大阪教区の事務所が私の店の目と鼻の先にあるのを知らなかった。
まったく客の入らない『坊主』という状態は経験したことは無いのだが、そんなタイミングはたまたまやって来るのだろう、ある夜、九時過ぎに客足は途絶え、たまには早仕舞いしてよその店でものぞいて帰ろうと思っていたところへ神父様ご一行は到着した。

会議はいつも夕方から、そんな時間で終わるそうである。
飲めない人間はいないとおっしゃっていた。
三十代のお一人を除けば皆さん私より年上の六十代、まったく年齢を感じさせない食べっぷり、飲みっぷりであった。

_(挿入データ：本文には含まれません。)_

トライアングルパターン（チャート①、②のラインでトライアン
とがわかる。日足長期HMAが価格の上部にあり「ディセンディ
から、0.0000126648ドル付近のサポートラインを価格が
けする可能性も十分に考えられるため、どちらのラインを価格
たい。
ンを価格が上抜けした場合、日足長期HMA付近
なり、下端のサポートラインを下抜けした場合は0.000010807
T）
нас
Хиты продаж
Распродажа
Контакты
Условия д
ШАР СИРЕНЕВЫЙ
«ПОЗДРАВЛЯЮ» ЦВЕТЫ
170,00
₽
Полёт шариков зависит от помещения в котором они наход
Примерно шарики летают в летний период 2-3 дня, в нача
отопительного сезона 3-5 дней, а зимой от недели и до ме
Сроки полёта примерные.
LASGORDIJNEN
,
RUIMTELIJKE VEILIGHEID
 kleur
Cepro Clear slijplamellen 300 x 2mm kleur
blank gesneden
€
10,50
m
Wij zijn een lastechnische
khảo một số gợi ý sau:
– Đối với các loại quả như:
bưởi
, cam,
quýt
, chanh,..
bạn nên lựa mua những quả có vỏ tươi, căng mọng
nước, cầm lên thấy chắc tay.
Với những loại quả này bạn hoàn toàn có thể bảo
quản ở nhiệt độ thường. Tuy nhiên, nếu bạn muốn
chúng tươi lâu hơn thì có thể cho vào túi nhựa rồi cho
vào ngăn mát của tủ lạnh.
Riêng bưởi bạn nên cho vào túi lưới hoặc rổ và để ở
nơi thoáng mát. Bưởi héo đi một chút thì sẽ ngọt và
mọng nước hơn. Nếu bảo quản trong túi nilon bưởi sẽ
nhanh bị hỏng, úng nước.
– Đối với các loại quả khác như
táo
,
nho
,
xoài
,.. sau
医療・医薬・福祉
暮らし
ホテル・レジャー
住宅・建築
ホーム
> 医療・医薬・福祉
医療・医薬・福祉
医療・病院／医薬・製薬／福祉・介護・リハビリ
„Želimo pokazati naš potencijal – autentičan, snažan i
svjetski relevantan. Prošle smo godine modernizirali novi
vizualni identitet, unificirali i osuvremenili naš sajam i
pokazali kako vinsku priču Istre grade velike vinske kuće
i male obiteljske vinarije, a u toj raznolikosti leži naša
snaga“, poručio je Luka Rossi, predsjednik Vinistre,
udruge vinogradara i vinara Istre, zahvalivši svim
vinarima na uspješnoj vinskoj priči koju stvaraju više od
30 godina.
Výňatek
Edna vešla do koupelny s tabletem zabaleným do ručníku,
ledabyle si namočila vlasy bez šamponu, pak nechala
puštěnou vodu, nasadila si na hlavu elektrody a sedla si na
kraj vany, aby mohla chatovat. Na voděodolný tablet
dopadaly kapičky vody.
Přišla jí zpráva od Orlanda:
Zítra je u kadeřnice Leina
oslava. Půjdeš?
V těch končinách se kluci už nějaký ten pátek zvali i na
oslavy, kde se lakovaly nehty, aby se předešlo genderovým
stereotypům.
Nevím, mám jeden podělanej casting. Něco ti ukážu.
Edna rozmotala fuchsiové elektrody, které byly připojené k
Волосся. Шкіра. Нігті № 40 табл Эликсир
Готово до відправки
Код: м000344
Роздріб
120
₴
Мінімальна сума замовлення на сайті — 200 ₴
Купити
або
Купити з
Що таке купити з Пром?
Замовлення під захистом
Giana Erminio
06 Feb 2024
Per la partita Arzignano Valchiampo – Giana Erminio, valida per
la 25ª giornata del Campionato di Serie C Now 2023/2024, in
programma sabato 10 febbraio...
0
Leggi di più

鶴橋の精肉店で買って来た牛スジのカレーは評判だった。
肉も、魚も、野菜も食べる、食べる、食べる。
そしてビールも、酒も、焼酎も飲む、飲む、飲む。
その食べっぷり、飲みっぷりを目にして、私は何故か映画『エクソシスト』を思い出していた。
見てはならぬ悪魔払いの儀式が私の目の前で繰り広げられているように思えたのだ。

それから時々おひとりで寄っていただく神父さんがいた。
日本酒と煮魚である。

神父さんのユニホームのようなスタンドカラーの白いシャツ、黒の上下、そして姿勢の良い立ち姿、神父さんは立ち飲み屋に合った存在なのかも知れない。


立ち飲み屋に恋する男のワンダーランドは毎夜いろんなお客さんの登場で構成されていたのであった。